Exercise = Beginning with the line where "الملقا، الرياض" appears, set down each line exactly until the records below end, and omit the pictures.

Records supplied =
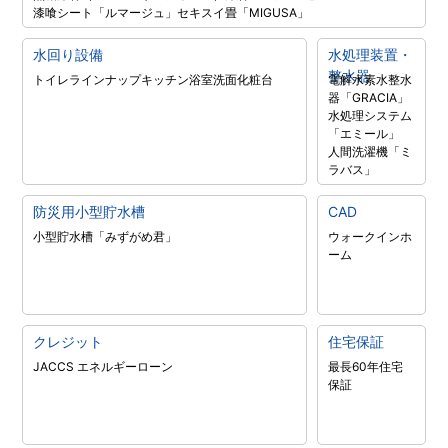
漆喰シート「ルマージュ」
セキスイ畳「MIGUSA」
水回り設備
水処理装置・
整水器
トイレラインナップ
キッチン
浴室
洗面化粧台
電解水素水整水
器「GRACIA」
水処理システム
「エミール」
人間洗濯機「ミ
ラバス」
防災用小型貯水槽
CAD
小型貯水槽「みずがめ君」
ウォークインホ
ーム
クレジット
住宅保証
JACCS エネルギーローン
最長60年住宅
保証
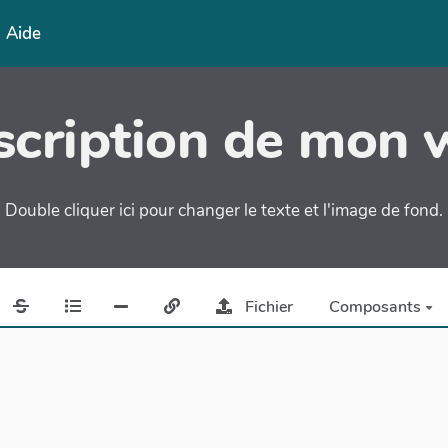
Aide
cription de mon 
Double cliquer ici pour changer le texte et l'image de fond.
Fichier
Composants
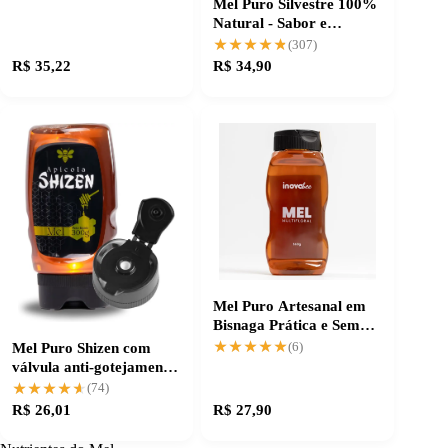
Mel Puro Silvestre 100%
Natural - Sabor e
Qualidade na Medalha
★★★★★
★★★★★
(307)
R$ 35,22
R$ 34,90
Mel Puro Artesanal em
Bisnaga Prática e Sem
Desperdício
★★★★★
★★★★★
Mel Puro Shizen com
(6)
válvula anti-gotejamento:
sem desperdício
★★★★★
★★★★★
(74)
R$ 26,01
R$ 27,90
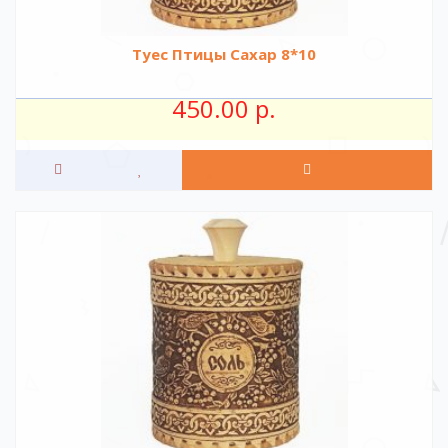
Туес Птицы Сахар 8*10
450.00 р.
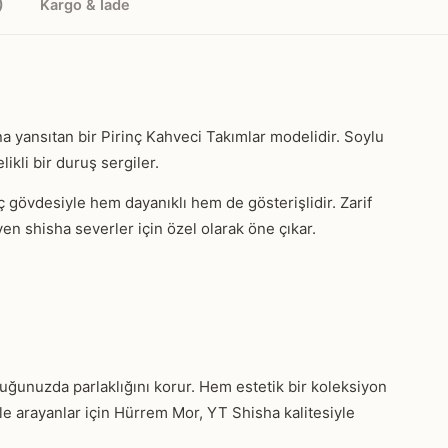
)
Kargo & İade
na yansıtan bir Pirinç Kahveci Takımlar modelidir. Soylu
ikli bir duruş sergiler.
nç gövdesiyle hem dayanıklı hem de gösterişlidir. Zarif
eyen shisha severler için özel olarak öne çıkar.
uğunuzda parlaklığını korur. Hem estetik bir koleksiyon
e arayanlar için Hürrem Mor, YT Shisha kalitesiyle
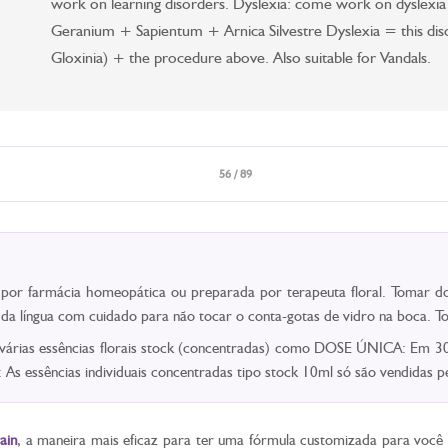
work on learning disorders. Dyslexia: come work on dyslexi
Geranium + Sapientum + Arnica Silvestre Dyslexia = this diso
Gloxinia) + the procedure above. Also suitable for Vandals.
56 / 89
a por farmácia homeopática ou preparada por terapeuta floral. Tomar do
o da língua com cuidado para não tocar o conta-gotas de vidro na boca.
 várias essências florais stock (concentradas) como DOSE ÚNICA: Em 30m
As essências individuais concentradas tipo stock 10ml só são vendidas
ain
, a maneira mais eficaz para ter uma fórmula customizada para voc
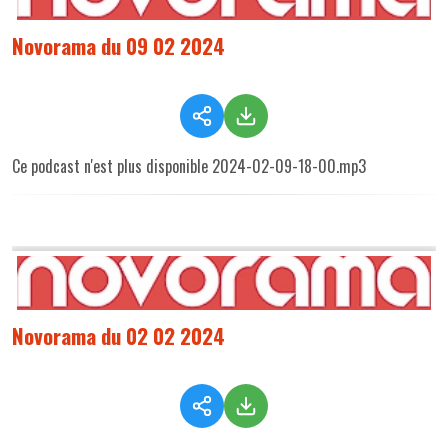
Novorama du 09 02 2024
Ce podcast n'est plus disponible 2024-02-09-18-00.mp3
Novorama du 02 02 2024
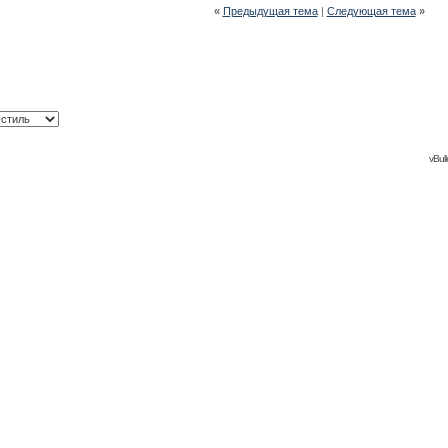
«
Предыдущая тема
|
Следующая тема
»
vBull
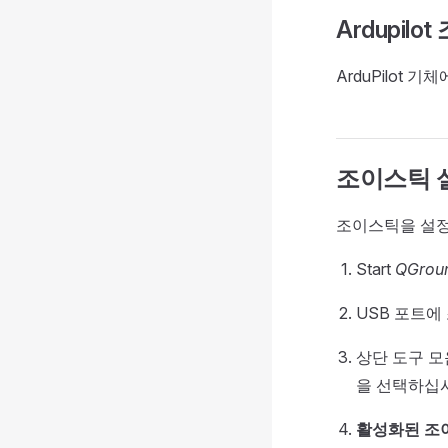
Ardupil
ArduPilot
조이스틱 
조이스틱을 설정
Start
QGrou
USB 포트
상단 도구 
을 선택하십시
활성화된 조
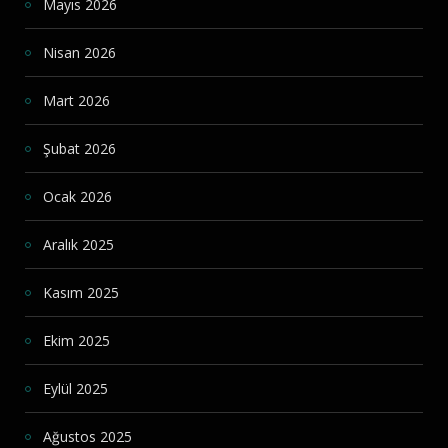
Mayıs 2026
Nisan 2026
Mart 2026
Şubat 2026
Ocak 2026
Aralık 2025
Kasım 2025
Ekim 2025
Eylül 2025
Ağustos 2025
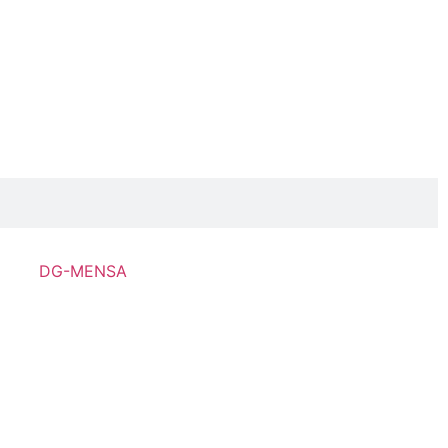
DG-MENSA
Prüfungspläne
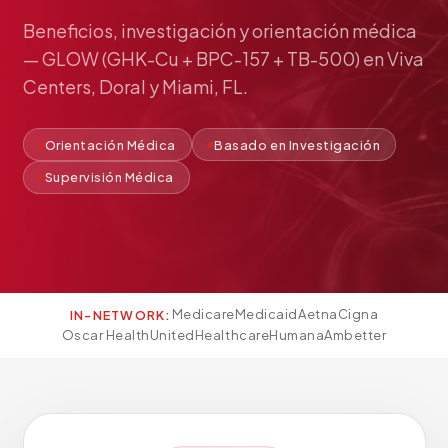
Pediatría
Beneficios,
investigación
y
orientación
médica
Salud del Adolescente
—
GLOW
(GHK-Cu
+
BPC-157
+
TB-500)
en
Viva
Salud de la Mujer
Centers,
Doral
y
Miami,
FL.
Tratamiento Hormonal
Medicina Concierge
Orientación Médica
Basado en Investigación
Guía de Medicamentos
Supervisión Médica
Pruebas Genéticas
Terapia IV
Pérdida de Peso
Terapia con Péptidos
Medicare
Medicaid
Aetna
Cigna
IN-NETWORK:
Inyecciones Articulares
Oscar Health
UnitedHealthcare
Humana
Ambetter
Escleroterapia
Laboratorio
Neurología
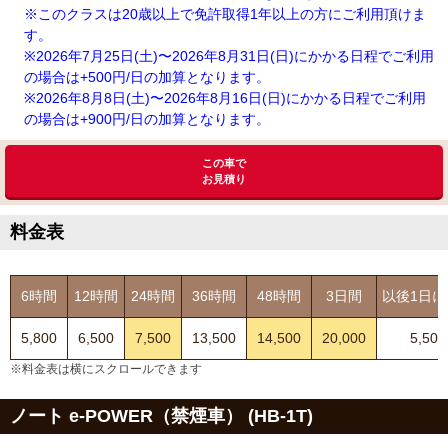
※このクラスは20歳以上で免許取得1年以上の方にご利用頂けま
す。
※2026年7月25日(土)〜2026年8月31日(日)にかかる日程でご利用
の場合は+500円/日の加算となります。
※2026年8月8日(土)〜2026年8月16日(日)にかかる日程でご利用
の場合は+900円/日の加算となります。
この車で
お見積り
料金表
6時間
12時間
24時間
36時間
48時間
3日間
以後1日に
5,800
6,500
7,500
13,500
14,500
20,000
5,500
※料金表は横にスクロールできます
ノート e-POWER（禁煙車） (HB-1T)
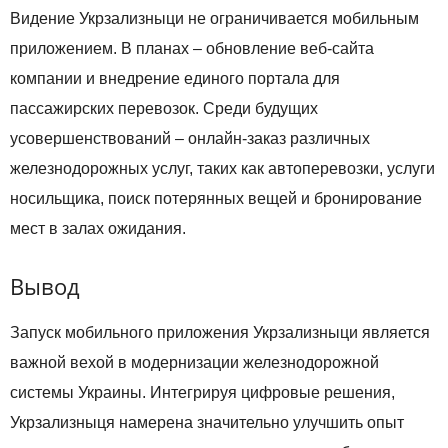
Видение Укрзализныци не ограничивается мобильным
приложением. В планах – обновление веб-сайта
компании и внедрение единого портала для
пассажирских перевозок. Среди будущих
усовершенствований – онлайн-заказ различных
железнодорожных услуг, таких как автоперевозки, услуги
носильщика, поиск потерянных вещей и бронирование
мест в залах ожидания.
Вывод
Запуск мобильного приложения Укрзализныци является
важной вехой в модернизации железнодорожной
системы Украины. Интегрируя цифровые решения,
Укрзализныця намерена значительно улучшить опыт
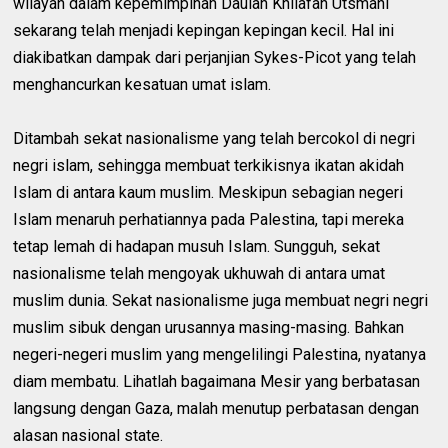
wilayah dalam kepemimpinan Daulah Khilafah Utsmani
sekarang telah menjadi kepingan kepingan kecil. Hal ini
diakibatkan dampak dari perjanjian Sykes-Picot yang telah
menghancurkan kesatuan umat islam.
Ditambah sekat nasionalisme yang telah bercokol di negri
negri islam, sehingga membuat terkikisnya ikatan akidah
Islam di antara kaum muslim. Meskipun sebagian negeri
Islam menaruh perhatiannya pada Palestina, tapi mereka
tetap lemah di hadapan musuh Islam. Sungguh, sekat
nasionalisme telah mengoyak ukhuwah di antara umat
muslim dunia. Sekat nasionalisme juga membuat negri negri
muslim sibuk dengan urusannya masing-masing. Bahkan
negeri-negeri muslim yang mengelilingi Palestina, nyatanya
diam membatu. Lihatlah bagaimana Mesir yang berbatasan
langsung dengan Gaza, malah menutup perbatasan dengan
alasan nasional state.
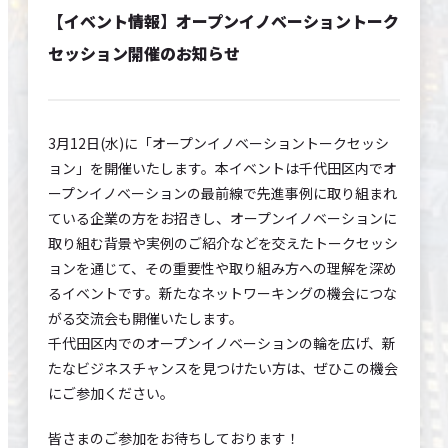
EVENTS
【イベント情報】オープンイノベーショントーク
セッション開催のお知らせ
CONTACT
SITE POLICY
3月12日(水)に「オープンイノベーショントークセッシ
ョン」を開催いたします。本イベントは千代田区内でオ
ープンイノベーションの最前線で先進事例に取り組まれ
ている企業の方をお招きし、オープンイノベーションに
取り組む背景や実例のご紹介などを交えたトークセッシ
ョンを通じて、その重要性や取り組み方への理解を深め
るイベントです。新たなネットワーキングの機会につな
がる交流会も開催いたします。
千代田区内でのオープンイノベーションの輪を広げ、新
たなビジネスチャンスを見つけたい方は、ぜひこの機会
にご参加ください。
皆さまのご参加をお待ちしております！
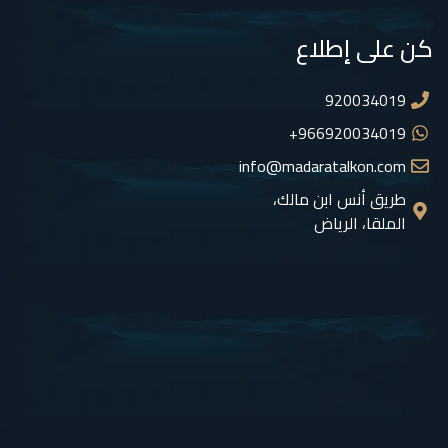
كن على إطلاع
920034019
966920034019+
info@madaratalkon.com
طريق أنس ابن مالك،
الملقا، الرياض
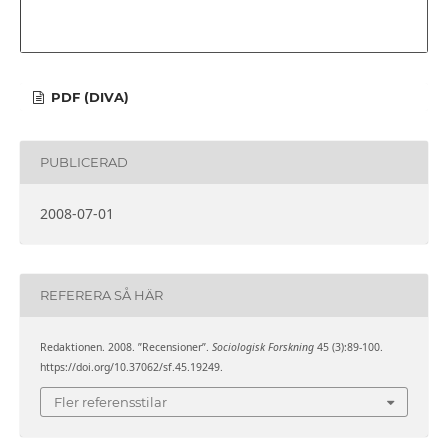
PDF (DIVA)
PUBLICERAD
2008-07-01
REFERERA SÅ HÄR
Redaktionen. 2008. ”Recensioner”.
Sociologisk Forskning
45 (3):89-100.
https://doi.org/10.37062/sf.45.19249.
Fler referensstilar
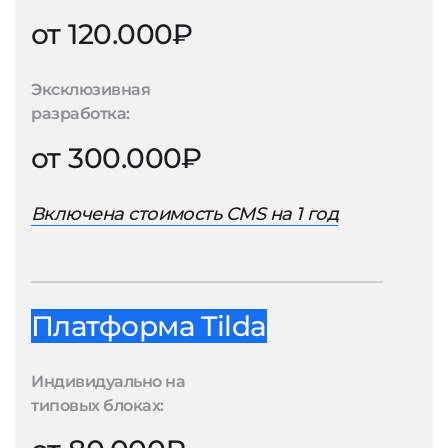
от 120.000₽
Эксклюзивная
разработка:
от 300.000₽
Включена стоимость CMS на 1 год
Платформа Tilda
Индивидуально на
типовых блоках:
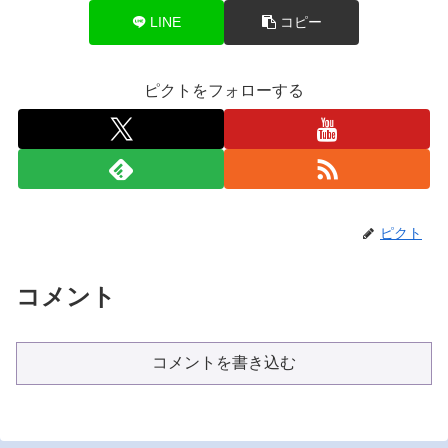
LINE
コピー
ピクトをフォローする
ピクト
コメント
コメントを書き込む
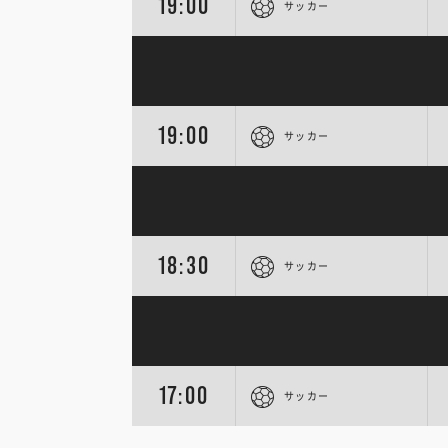
19:00
サッカー
19:00
サッカー
18:30
サッカー
17:00
サッカー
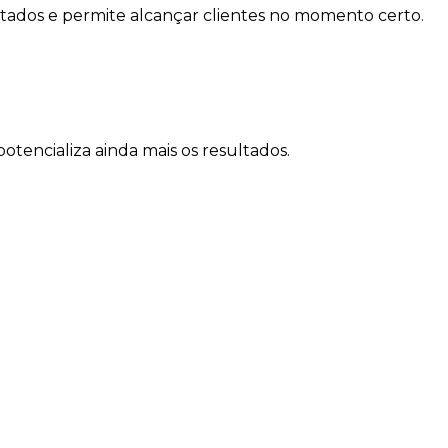
ltados e permite alcançar clientes no momento certo.
tencializa ainda mais os resultados.
as de Heron da Veiga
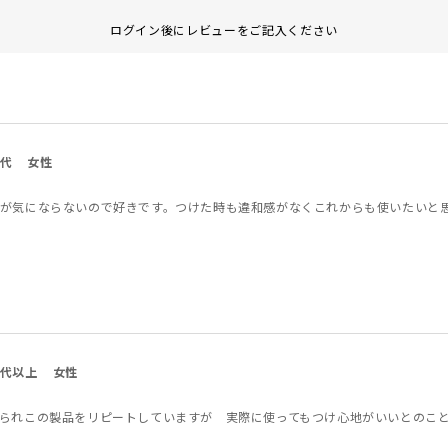
ログイン後にレビューをご記入ください
0代
女性
が気にならないので好きです。つけた時も違和感がなくこれからも使いたいと
0代以上
女性
られこの製品をリピートしていますが 実際に使ってもつけ心地がいいとのこ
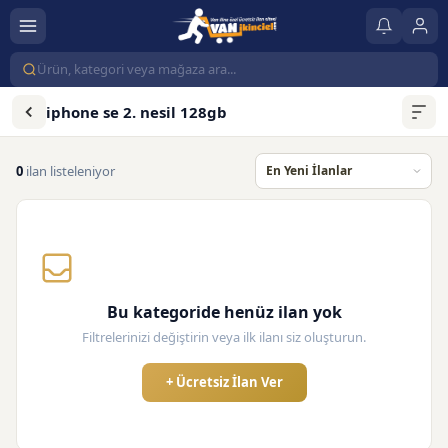
iphone se 2. nesil 128gb
0
ilan listeleniyor
Bu kategoride henüz ilan yok
Filtrelerinizi değiştirin veya ilk ilanı siz oluşturun.
+ Ücretsiz İlan Ver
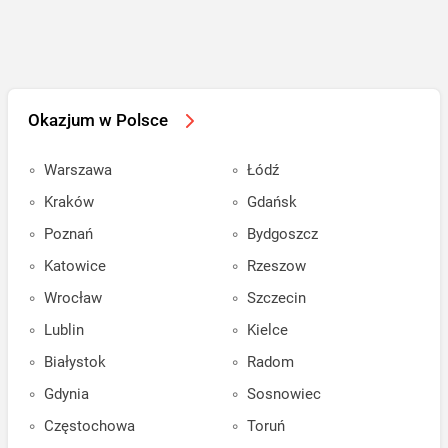
Okazjum w Polsce
Warszawa
Łódź
Kraków
Gdańsk
Poznań
Bydgoszcz
Katowice
Rzeszow
Wrocław
Szczecin
Lublin
Kielce
Białystok
Radom
Gdynia
Sosnowiec
Częstochowa
Toruń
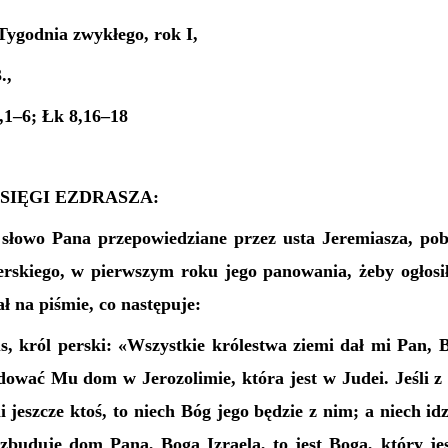
Tygodnia zwykłego, rok I,
.,
,1–6; Łk 8,16–18
SIĘGI EZDRASZA:
o słowo Pana przepowiedziane przez usta Jeremiasza, po
erskiego, w pierwszym roku jego panowania, żeby ogłos
ał na piśmie, co następuje:
, król perski: «Wszystkie królestwa ziemi dał mi Pan, B
dować Mu dom w Jerozolimie, która jest w Judei. Jeśli z 
 jeszcze ktoś, to niech Bóg jego będzie z nim; a niech id
 zbuduje dom Pana, Boga Izraela, to jest Boga, który jes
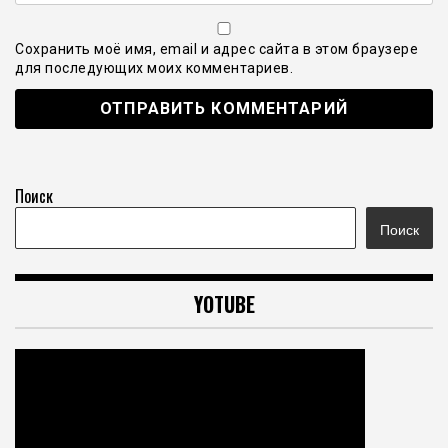
Сохранить моё имя, email и адрес сайта в этом браузере
для последующих моих комментариев.
Поиск
Поиск
YOTUBE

Finished task =
الملقا، الرياض
PDF (DIVA)
PUBLICERAD
2008-07-01
REFERERA SÅ HÄR
Redaktionen. 2008. ”Recensioner”.
Sociologisk Forskning
45 (3):89-100.
https://doi.org/10.37062/sf.45.19249.
Fler referensstilar
от 120.000₽
Эксклюзивная
разработка:
от 300.000₽
Включена стоимость CMS на 1 год
Платформа Tilda
Индивидуально на
типовых блоках:
LINE
コピー
ピクトをフォローする
ピクト
コメント
コメントを書き込む
19:00
サッカー
19:00
サッカー
18:30
サッカー
17:00
サッカー
ltados e permite alcançar clientes no momento certo.
tencializa ainda mais os resultados.
as de Heron da Veiga
ログイン後にレビューをご記入ください
0代
女性
が気にならないので好きです。つけた時も違和感がなくこれからも使いたいと
0代以上
女性
られこの製品をリピートしていますが 実際に使ってもつけ心地がいいとのこ
iphone se 2. nesil 128gb
0
ilan listeleniyor
Bu kategoride henüz ilan yok
Filtrelerinizi değiştirin veya ilk ilanı siz oluşturun.
+ Ücretsiz İlan Ver
Okazjum w Polsce
Warszawa
Łódź
Kraków
Gdańsk
Poznań
Bydgoszcz
Katowice
Rzeszow
Wrocław
Szczecin
Lublin
Kielce
Białystok
Radom
Gdynia
Sosnowiec
Częstochowa
Toruń
Tygodnia zwykłego, rok I,
.,
,1–6; Łk 8,16–18
SIĘGI EZDRASZA:
o słowo Pana przepowiedziane przez usta Jeremiasza, po
erskiego, w pierwszym roku jego panowania, żeby ogłos
ał na piśmie, co następuje:
, król perski: «Wszystkie królestwa ziemi dał mi Pan, B
dować Mu dom w Jerozolimie, która jest w Judei. Jeśli z 
 jeszcze ktoś, to niech Bóg jego będzie z nim; a niech id
 zbuduje dom Pana, Boga Izraela, to jest Boga, który jes
Сохранить моё имя, email и адрес сайта в этом браузере
для последующих моих комментариев.
Поиск
Поиск
YOTUBE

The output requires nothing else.